## WHAT YOU HAVE TO DO
Write out all the records exactly, and keep any images out.

### ENTRIES SUPPLIED

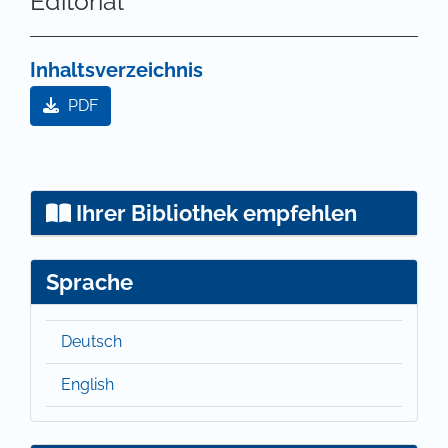
Editorial
Inhaltsverzeichnis
PDF
Ihrer Bibliothek empfehlen
Sprache
Deutsch
English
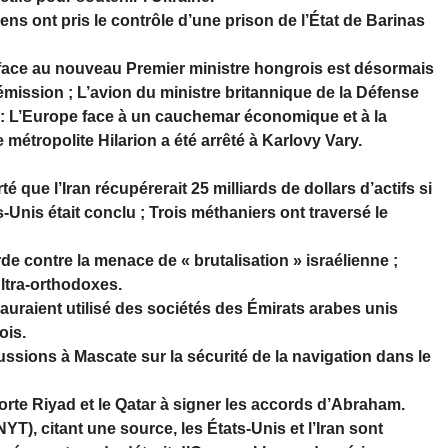
 ont pris le contrôle d’une prison de l’État de Barinas
ace au nouveau Premier ministre hongrois est désormais
mission ; L’avion du ministre britannique de la Défense
lt : L’Europe face à un cauchemar économique et à la
e métropolite Hilarion a été arrêté à Karlovy Vary.
que l’Iran récupérerait 25 milliards de dollars d’actifs si
nis était conclu ; Trois méthaniers ont traversé le
e contre la menace de « brutalisation » israélienne ;
ultra-orthodoxes.
aient utilisé des sociétés des Émirats arabes unis
ois.
ssions à Mascate sur la sécurité de la navigation dans le
 Riyad et le Qatar à signer les accords d’Abraham.
), citant une source, les États-Unis et l’Iran sont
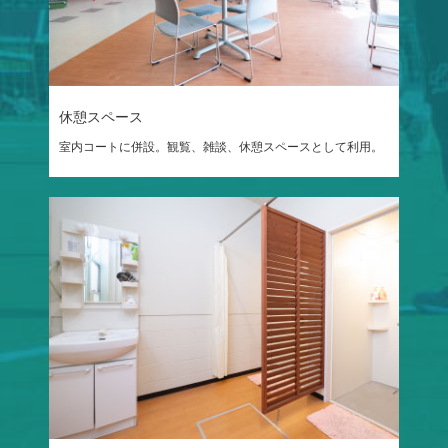
休憩スペース
室内コートに併設。観覧、雑談、休憩スペースとして利用。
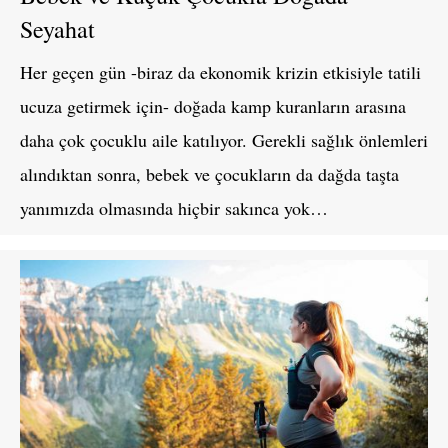
Seyahat
Her geçen gün -biraz da ekonomik krizin etkisiyle tatili
ucuza getirmek için- doğada kamp kuranların arasına
daha çok çocuklu aile katılıyor. Gerekli sağlık önlemleri
alındıktan sonra, bebek ve çocukların da dağda taşta
yanımızda olmasında hiçbir sakınca yok…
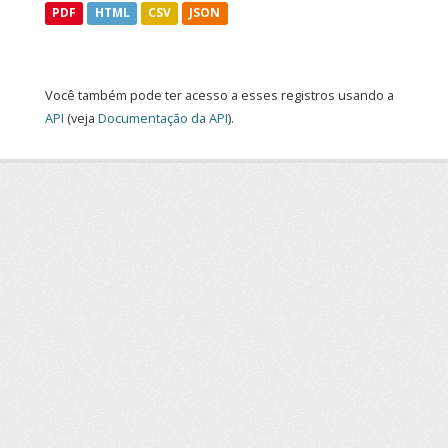
PDF
HTML
CSV
JSON
Você também pode ter acesso a esses registros usando a
API
(veja
Documentação da API
).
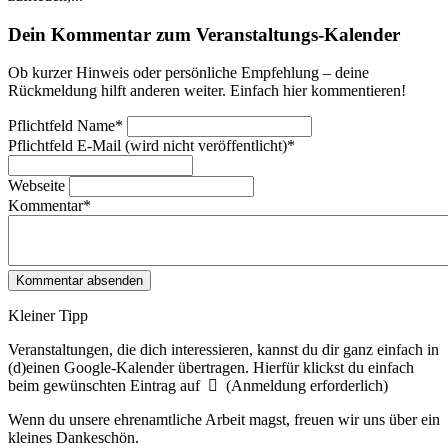
Dein Kommentar zum Veranstaltungs-Kalender
Ob kurzer Hinweis oder persönliche Empfehlung – deine
Rückmeldung hilft anderen weiter. Einfach hier kommentieren!
Pflichtfeld
Name
*
Pflichtfeld
E-Mail (wird nicht veröffentlicht)
*
Webseite
Kommentar
*
Kleiner Tipp
Veranstaltungen, die dich interessieren, kannst du dir ganz einfach in
(d)einen Google-Kalender übertragen. Hierfür klickst du einfach
beim gewünschten Eintrag auf
(Anmeldung erforderlich)
Wenn du unsere ehrenamtliche Arbeit magst, freuen wir uns über ein
kleines Dankeschön.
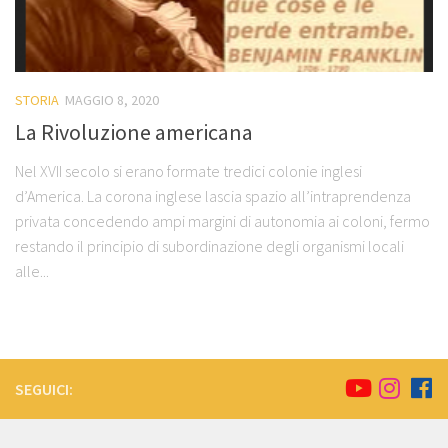
STORIA
MAGGIO 8, 2020
La Rivoluzione americana
Nel XVII secolo si erano formate tredici colonie inglesi
d’America. La corona inglese lascia spazio all’intraprendenza
privata concedendo ampi margini di autonomia ai coloni, fermo
restando il principio di subordinazione degli organismi locali
alle...
SEGUICI:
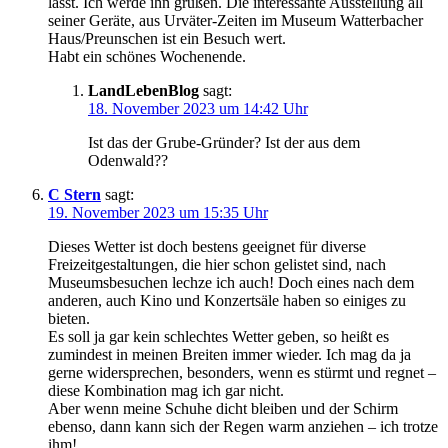
lässt. Ich werde ihn grüßen. Die interessante Ausstellung all
seiner Geräte, aus Urväter-Zeiten im Museum Watterbacher
Haus/Preunschen ist ein Besuch wert.
Habt ein schönes Wochenende.
LandLebenBlog
sagt:
18. November 2023 um 14:42 Uhr
Ist das der Grube-Gründer? Ist der aus dem
Odenwald??
C Stern
sagt:
19. November 2023 um 15:35 Uhr
Dieses Wetter ist doch bestens geeignet für diverse
Freizeitgestaltungen, die hier schon gelistet sind, nach
Museumsbesuchen lechze ich auch! Doch eines nach dem
anderen, auch Kino und Konzertsäle haben so einiges zu
bieten.
Es soll ja gar kein schlechtes Wetter geben, so heißt es
zumindest in meinen Breiten immer wieder. Ich mag da ja
gerne widersprechen, besonders, wenn es stürmt und regnet –
diese Kombination mag ich gar nicht.
Aber wenn meine Schuhe dicht bleiben und der Schirm
ebenso, dann kann sich der Regen warm anziehen – ich trotze
ihm!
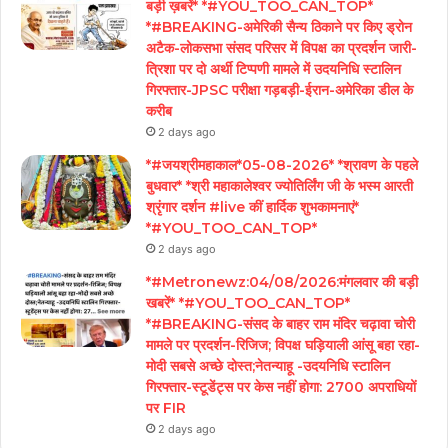
बड़ी ख़बरें* *#YOU_TOO_CAN_TOP*
*#BREAKING-अमेरिकी सैन्य ठिकाने पर किए ड्रोन
अटैक-लोकसभा संसद परिसर में विपक्ष का प्रदर्शन जारी-
त्रिशा पर दो अर्थी टिप्पणी मामले में उदयनिधि स्टालिन
गिरफ्तार-JPSC परीक्षा गड़बड़ी-ईरान-अमेरिका डील के
करीब
2 days ago
*#जयश्रीमहाकाल*05-08-2026* *श्रावण के पहले
बुधवार* *श्री महाकालेश्वर ज्योतिर्लिंग जी के भस्म आरती
श्रृंगार दर्शन #live कीं हार्दिक शुभकामनाएं*
*#YOU_TOO_CAN_TOP*
2 days ago
*#Metronewz:04/08/2026:मंगलवार की बड़ी
खबरें* *#YOU_TOO_CAN_TOP*
*#BREAKING-संसद के बाहर राम मंदिर चढ़ावा चोरी
मामले पर प्रदर्शन-रिजिज; विपक्ष घड़ियाली आंसू बहा रहा-
मोदी सबसे अच्छे दोस्त;नेतन्याहू -उदयनिधि स्टालिन
गिरफ्तार-स्टूडेंट्स पर केस नहीं होगा: 2700 अपराधियों
पर FIR
2 days ago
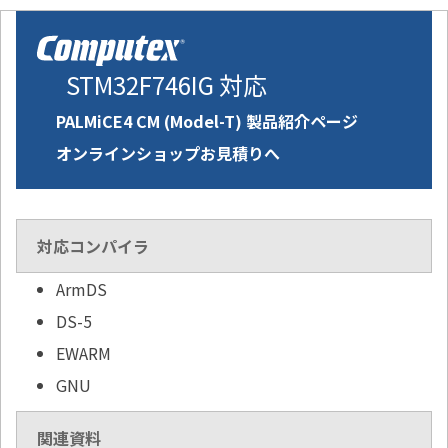
STM32F746IG 対応
PALMiCE4 CM (Model-T) 製品紹介ページ
オンラインショップお見積りへ
対応コンパイラ
ArmDS
DS-5
EWARM
GNU
関連資料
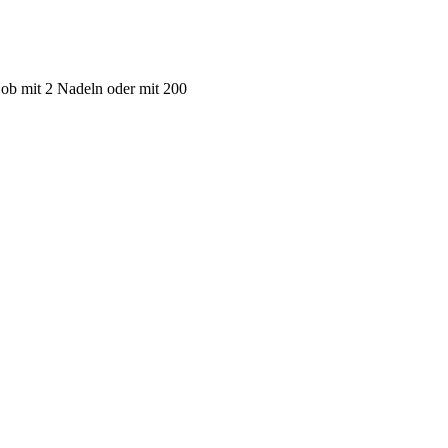
 ob mit 2 Nadeln oder mit 200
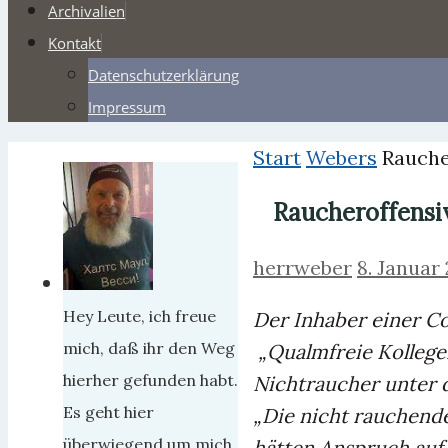
Archivalien
Kontakt
Datenschutzerklärung
Impressum
Start
Webers
Rauche
Raucheroffensi
herrweber
8. Januar
Hey Leute, ich freue
Der Inhaber einer C
mich, daß ihr den Weg
„Qualmfreie Kollegen
hierher gefunden habt.
Nichtraucher unter d
Es geht hier
„Die nicht rauchende
überwiegend um mich,
hätten Anspruch auf 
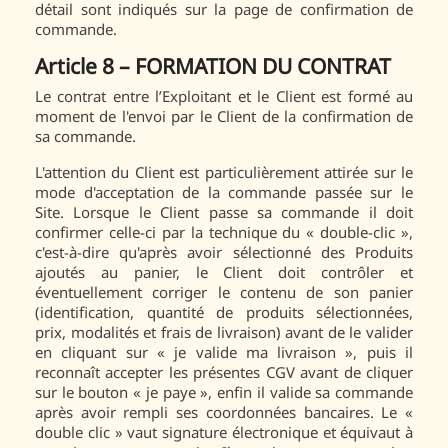
détail sont indiqués sur la page de confirmation de
commande.
Article 8 – FORMATION DU CONTRAT
Le contrat entre l’Exploitant et le Client est formé au
moment de l'envoi par le Client de la confirmation de
sa commande.
L'attention du Client est particulièrement attirée sur le
mode d'acceptation de la commande passée sur le
Site. Lorsque le Client passe sa commande il doit
confirmer celle-ci par la technique du « double-clic »,
c'est-à-dire qu'après avoir sélectionné des Produits
ajoutés au panier, le Client doit contrôler et
éventuellement corriger le contenu de son panier
(identification, quantité de produits sélectionnées,
prix, modalités et frais de livraison) avant de le valider
en cliquant sur « je valide ma livraison », puis il
reconnaît accepter les présentes CGV avant de cliquer
sur le bouton « je paye », enfin il valide sa commande
après avoir rempli ses coordonnées bancaires. Le «
double clic » vaut signature électronique et équivaut à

######

## TASK RESULT
Editorial
Inhaltsverzeichnis
PDF
Ihrer Bibliothek empfehlen
Sprache
Deutsch
English
 ont pris le contrôle d’une prison de l’État de Barinas
ace au nouveau Premier ministre hongrois est désormais
mission ; L’avion du ministre britannique de la Défense
lt : L’Europe face à un cauchemar économique et à la
e métropolite Hilarion a été arrêté à Karlovy Vary.
que l’Iran récupérerait 25 milliards de dollars d’actifs si
nis était conclu ; Trois méthaniers ont traversé le
e contre la menace de « brutalisation » israélienne ;
ultra-orthodoxes.
aient utilisé des sociétés des Émirats arabes unis
ois.
ssions à Mascate sur la sécurité de la navigation dans le
 Riyad et le Qatar à signer les accords d’Abraham.
), citant une source, les États-Unis et l’Iran sont
休憩スペース
室内コートに併設。観覧、雑談、休憩スペースとして利用。
Seyahat
Her geçen gün -biraz da ekonomik krizin etkisiyle tatili
ucuza getirmek için- doğada kamp kuranların arasına
daha çok çocuklu aile katılıyor. Gerekli sağlık önlemleri
alındıktan sonra, bebek ve çocukların da dağda taşta
yanımızda olmasında hiçbir sakınca yok…
PDF
HTML
CSV
JSON
Você também pode ter acesso a esses registros usando a
API
(veja
Documentação da API
).
Dein Kommentar zum Veranstaltungs-Kalender
Ob kurzer Hinweis oder persönliche Empfehlung – deine
Rückmeldung hilft anderen weiter. Einfach hier kommentieren!
Pflichtfeld
Name
*
Pflichtfeld
E-Mail (wird nicht veröffentlicht)
*
Webseite
Kommentar
*
Kleiner Tipp
Veranstaltungen, die dich interessieren, kannst du dir ganz einfach in
(d)einen Google-Kalender übertragen. Hierfür klickst du einfach
beim gewünschten Eintrag auf
(Anmeldung erforderlich)
Wenn du unsere ehrenamtliche Arbeit magst, freuen wir uns über ein
kleines Dankeschön.
STORIA
MAGGIO 8, 2020
La Rivoluzione americana
Nel XVII secolo si erano formate tredici colonie inglesi
d’America. La corona inglese lascia spazio all’intraprendenza
privata concedendo ampi margini di autonomia ai coloni, fermo
restando il principio di subordinazione degli organismi locali
alle...
SEGUICI:
lässt. Ich werde ihn grüßen. Die interessante Ausstellung all
seiner Geräte, aus Urväter-Zeiten im Museum Watterbacher
Haus/Preunschen ist ein Besuch wert.
Habt ein schönes Wochenende.
LandLebenBlog
sagt:
18. November 2023 um 14:42 Uhr
Ist das der Grube-Gründer? Ist der aus dem
Odenwald??
C Stern
sagt:
19. November 2023 um 15:35 Uhr
Dieses Wetter ist doch bestens geeignet für diverse
Freizeitgestaltungen, die hier schon gelistet sind, nach
Museumsbesuchen lechze ich auch! Doch eines nach dem
anderen, auch Kino und Konzertsäle haben so einiges zu
bieten.
Es soll ja gar kein schlechtes Wetter geben, so heißt es
zumindest in meinen Breiten immer wieder. Ich mag da ja
gerne widersprechen, besonders, wenn es stürmt und regnet –
diese Kombination mag ich gar nicht.
Aber wenn meine Schuhe dicht bleiben und der Schirm
ebenso, dann kann sich der Regen warm anziehen – ich trotze
ihm!
बड़ी ख़बरें* *#YOU_TOO_CAN_TOP*
*#BREAKING-अमेरिकी सैन्य ठिकाने पर किए ड्रोन
अटैक-लोकसभा संसद परिसर में विपक्ष का प्रदर्शन जारी-
त्रिशा पर दो अर्थी टिप्पणी मामले में उदयनिधि स्टालिन
गिरफ्तार-JPSC परीक्षा गड़बड़ी-ईरान-अमेरिका डील के
करीब
2 days ago
*#जयश्रीमहाकाल*05-08-2026* *श्रावण के पहले
बुधवार* *श्री महाकालेश्वर ज्योतिर्लिंग जी के भस्म आरती
श्रृंगार दर्शन #live कीं हार्दिक शुभकामनाएं*
*#YOU_TOO_CAN_TOP*
2 days ago
*#Metronewz:04/08/2026:मंगलवार की बड़ी
खबरें* *#YOU_TOO_CAN_TOP*
*#BREAKING-संसद के बाहर राम मंदिर चढ़ावा चोरी
मामले पर प्रदर्शन-रिजिज; विपक्ष घड़ियाली आंसू बहा रहा-
मोदी सबसे अच्छे दोस्त;नेतन्याहू -उदयनिधि स्टालिन
गिरफ्तार-स्टूडेंट्स पर केस नहीं होगा: 2700 अपराधियों
पर FIR
2 days ago
STM32F746IG 対応
PALMiCE4 CM (Model-T) 製品紹介ページ
オンラインショップお見積りへ
対応コンパイラ
ArmDS
DS-5
EWARM
GNU
関連資料
 ob mit 2 Nadeln oder mit 200
Archivalien
Kontakt
Datenschutzerklärung
Impressum
Start
Webers
Rauche
Raucheroffensi
herrweber
8. Januar
Hey Leute, ich freue
Der Inhaber einer C
mich, daß ihr den Weg
„Qualmfreie Kollegen
hierher gefunden habt.
Nichtraucher unter d
Es geht hier
„Die nicht rauchende
überwiegend um mich,
hätten Anspruch auf 
détail sont indiqués sur la page de confirmation de
commande.
Article 8 – FORMATION DU CONTRAT
Le contrat entre l’Exploitant et le Client est formé au
moment de l'envoi par le Client de la confirmation de
sa commande.
L'attention du Client est particulièrement attirée sur le
mode d'acceptation de la commande passée sur le
Site. Lorsque le Client passe sa commande il doit
confirmer celle-ci par la technique du « double-clic »,
c'est-à-dire qu'après avoir sélectionné des Produits
ajoutés au panier, le Client doit contrôler et
éventuellement corriger le contenu de son panier
(identification, quantité de produits sélectionnées,
prix, modalités et frais de livraison) avant de le valider
en cliquant sur « je valide ma livraison », puis il
reconnaît accepter les présentes CGV avant de cliquer
sur le bouton « je paye », enfin il valide sa commande
après avoir rempli ses coordonnées bancaires. Le «
double clic » vaut signature électronique et équivaut à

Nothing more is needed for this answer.